1. Questione di vita o di morte
Angolo
Mirty_92
Ciao a
tutti! Eccomi di nuovo qui contro ogni mia più assurda previsione con un’altra
storia su di un mentalista e una poliziotta. Questa fanfic si collocata tra la
fine della sesta e l’inizio della settimana stagione. Li abbiamo lasciati così,
con una dichiarazione struggente e un bacio da favola. E li abbiamo ritrovati
di nuovo al lavoro come coppia che sì, funziona bene come sempre. Ma in mezzo
cosa è accaduto?

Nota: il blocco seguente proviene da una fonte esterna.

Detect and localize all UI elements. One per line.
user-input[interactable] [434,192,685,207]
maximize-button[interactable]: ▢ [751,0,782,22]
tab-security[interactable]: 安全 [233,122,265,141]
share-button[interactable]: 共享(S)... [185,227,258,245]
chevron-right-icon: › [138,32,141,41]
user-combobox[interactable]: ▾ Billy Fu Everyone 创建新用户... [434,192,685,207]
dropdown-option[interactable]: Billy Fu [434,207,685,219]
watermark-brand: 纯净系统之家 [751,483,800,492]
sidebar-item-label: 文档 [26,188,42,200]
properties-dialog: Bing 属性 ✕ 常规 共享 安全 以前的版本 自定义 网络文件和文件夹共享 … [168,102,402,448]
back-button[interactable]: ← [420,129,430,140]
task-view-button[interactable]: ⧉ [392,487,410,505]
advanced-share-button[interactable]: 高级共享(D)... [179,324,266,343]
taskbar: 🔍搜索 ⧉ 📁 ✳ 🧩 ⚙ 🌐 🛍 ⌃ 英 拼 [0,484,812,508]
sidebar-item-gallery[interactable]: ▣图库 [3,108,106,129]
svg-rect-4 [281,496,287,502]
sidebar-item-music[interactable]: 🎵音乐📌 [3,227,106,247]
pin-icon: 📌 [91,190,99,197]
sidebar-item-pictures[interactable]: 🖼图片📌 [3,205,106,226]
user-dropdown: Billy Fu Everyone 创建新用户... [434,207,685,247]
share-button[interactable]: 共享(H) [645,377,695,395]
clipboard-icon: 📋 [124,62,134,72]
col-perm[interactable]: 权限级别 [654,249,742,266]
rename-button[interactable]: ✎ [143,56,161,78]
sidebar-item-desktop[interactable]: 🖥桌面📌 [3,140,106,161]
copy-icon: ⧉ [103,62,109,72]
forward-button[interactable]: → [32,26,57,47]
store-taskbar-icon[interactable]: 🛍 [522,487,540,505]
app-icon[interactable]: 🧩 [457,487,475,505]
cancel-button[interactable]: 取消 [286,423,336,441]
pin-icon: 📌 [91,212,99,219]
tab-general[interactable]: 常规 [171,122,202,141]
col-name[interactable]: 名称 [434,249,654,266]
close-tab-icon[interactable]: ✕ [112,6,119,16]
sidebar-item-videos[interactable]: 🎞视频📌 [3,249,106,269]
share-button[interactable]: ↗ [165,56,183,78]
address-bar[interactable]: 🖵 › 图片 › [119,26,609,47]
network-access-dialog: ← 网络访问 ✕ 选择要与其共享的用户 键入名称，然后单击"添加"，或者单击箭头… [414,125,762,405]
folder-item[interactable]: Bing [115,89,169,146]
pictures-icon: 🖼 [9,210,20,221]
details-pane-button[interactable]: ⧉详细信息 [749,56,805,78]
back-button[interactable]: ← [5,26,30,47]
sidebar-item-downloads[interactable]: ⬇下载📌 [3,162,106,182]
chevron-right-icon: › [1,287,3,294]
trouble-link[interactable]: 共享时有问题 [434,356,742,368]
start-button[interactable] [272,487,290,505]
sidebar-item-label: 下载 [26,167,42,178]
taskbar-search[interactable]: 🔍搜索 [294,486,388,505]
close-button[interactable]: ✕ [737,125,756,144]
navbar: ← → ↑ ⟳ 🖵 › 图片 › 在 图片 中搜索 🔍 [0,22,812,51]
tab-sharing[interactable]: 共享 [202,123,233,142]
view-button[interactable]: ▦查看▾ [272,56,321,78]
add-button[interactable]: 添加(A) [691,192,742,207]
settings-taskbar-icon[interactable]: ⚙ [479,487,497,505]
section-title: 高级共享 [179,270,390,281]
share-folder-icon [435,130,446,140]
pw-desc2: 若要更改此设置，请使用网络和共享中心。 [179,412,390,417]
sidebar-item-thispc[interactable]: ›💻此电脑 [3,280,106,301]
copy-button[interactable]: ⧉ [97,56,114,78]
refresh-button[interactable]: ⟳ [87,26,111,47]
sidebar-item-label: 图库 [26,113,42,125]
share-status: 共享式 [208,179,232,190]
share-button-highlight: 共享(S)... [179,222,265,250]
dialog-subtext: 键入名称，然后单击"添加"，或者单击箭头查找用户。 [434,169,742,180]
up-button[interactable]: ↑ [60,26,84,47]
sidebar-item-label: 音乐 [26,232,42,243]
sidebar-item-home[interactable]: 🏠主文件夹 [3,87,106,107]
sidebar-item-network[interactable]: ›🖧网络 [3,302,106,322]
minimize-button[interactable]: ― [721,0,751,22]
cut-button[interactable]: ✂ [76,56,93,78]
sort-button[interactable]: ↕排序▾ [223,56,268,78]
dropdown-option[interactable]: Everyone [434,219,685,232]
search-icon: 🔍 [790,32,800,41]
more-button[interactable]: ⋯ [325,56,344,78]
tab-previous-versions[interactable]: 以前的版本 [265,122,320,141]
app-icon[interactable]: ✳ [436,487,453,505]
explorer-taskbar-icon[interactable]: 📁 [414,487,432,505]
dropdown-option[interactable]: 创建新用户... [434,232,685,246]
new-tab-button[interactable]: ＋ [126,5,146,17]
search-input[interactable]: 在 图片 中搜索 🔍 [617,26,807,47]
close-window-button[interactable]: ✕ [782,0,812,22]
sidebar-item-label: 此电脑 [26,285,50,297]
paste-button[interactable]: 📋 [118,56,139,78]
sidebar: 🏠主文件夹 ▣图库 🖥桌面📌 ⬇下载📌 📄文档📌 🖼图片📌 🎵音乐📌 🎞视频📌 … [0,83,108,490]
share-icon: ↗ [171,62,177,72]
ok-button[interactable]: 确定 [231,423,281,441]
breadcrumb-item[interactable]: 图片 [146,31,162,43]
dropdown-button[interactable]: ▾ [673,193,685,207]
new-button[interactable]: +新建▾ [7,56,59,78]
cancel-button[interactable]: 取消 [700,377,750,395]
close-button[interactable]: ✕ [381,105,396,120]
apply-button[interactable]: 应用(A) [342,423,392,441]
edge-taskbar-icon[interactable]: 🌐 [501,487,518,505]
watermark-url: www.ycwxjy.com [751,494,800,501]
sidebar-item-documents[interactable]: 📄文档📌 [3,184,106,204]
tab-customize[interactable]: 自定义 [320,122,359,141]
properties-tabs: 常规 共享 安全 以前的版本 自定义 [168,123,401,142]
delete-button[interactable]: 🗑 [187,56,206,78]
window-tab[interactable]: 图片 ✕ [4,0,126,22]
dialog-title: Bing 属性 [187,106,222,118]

Se siete curiosi e se vi va, qui di seguito trovate la mia “versione
dei fatti”. Dovrebbe essere una storia di qualche capitolo, senza troppe
pretese.
Ed ora
a voi! Buona lettura!
A presto,
spero!
Mirty
1.
Questione
di vita o di morte
“Adesso sarà meglio che vada” gli sussurro
staccandomi a fatica dalle sue labbra, ancora decisamente scossa dagli eventi
così improvvisi non solo degli ultimi dieci minuti ma anche di quell’ultima
mezz’ora, o forse più.
Da quando ero scesa da quell’aereo, il
tempo si era come fermato. In una decina di secondi avevo voltato le spalle ad
una nuova proposta di vita per fare, come si dice spesso, un salto nel vuoto.
Ma per cosa? Perché il mio cervello rielaborava una sola, martellante domanda
che esigeva una risposta immediata e sincera da quell’imprevedibile del mio
consulente, nonché tasto dolente del mio cuore da quando avevo iniziato ad
uscire con Marcus. Era vero quello che Jane mi aveva detto? Lui mi amava sul
serio? Dovevo assolutamente saperlo.
Così, appunto una mezz’ora prima o giù di
lì, avevo finito di asciugare le lacrime di imbarazzo che rischiavano di
fermarmi, slacciato con gesti frenetici la cintura del sedile 12b, per poi
precipitarmi verso il portellone anteriore dell’aereo seguita da bisbiglii
eccitati di approvazione. Avevo sentito a mala pena ciò che mi diceva la
hostess per cercare di farmi tornare al mio posto perché ormai eravamo pronti
al decollo e l’unica cosa che mi ricordo nitidamente di aver fatto è stata
quella di mostrarle il mio distintivo dell’FBI e di averle fatto cenno di voler
scendere. E poi mi ero catapultata giù dalle scale come una pazza iniziando a
correre verso un ingresso qualunque che mi permettesse di riaccedere all’intero
dell’aeroporto. Il tutto seguita da due addetti aeroportuali che a stento
riuscivano a starmi dietro gridando chissà cosa per fermarmi. Non ce l’avevano
fatta, ovviamente. Una poliziotta come me non si ferma facilmente.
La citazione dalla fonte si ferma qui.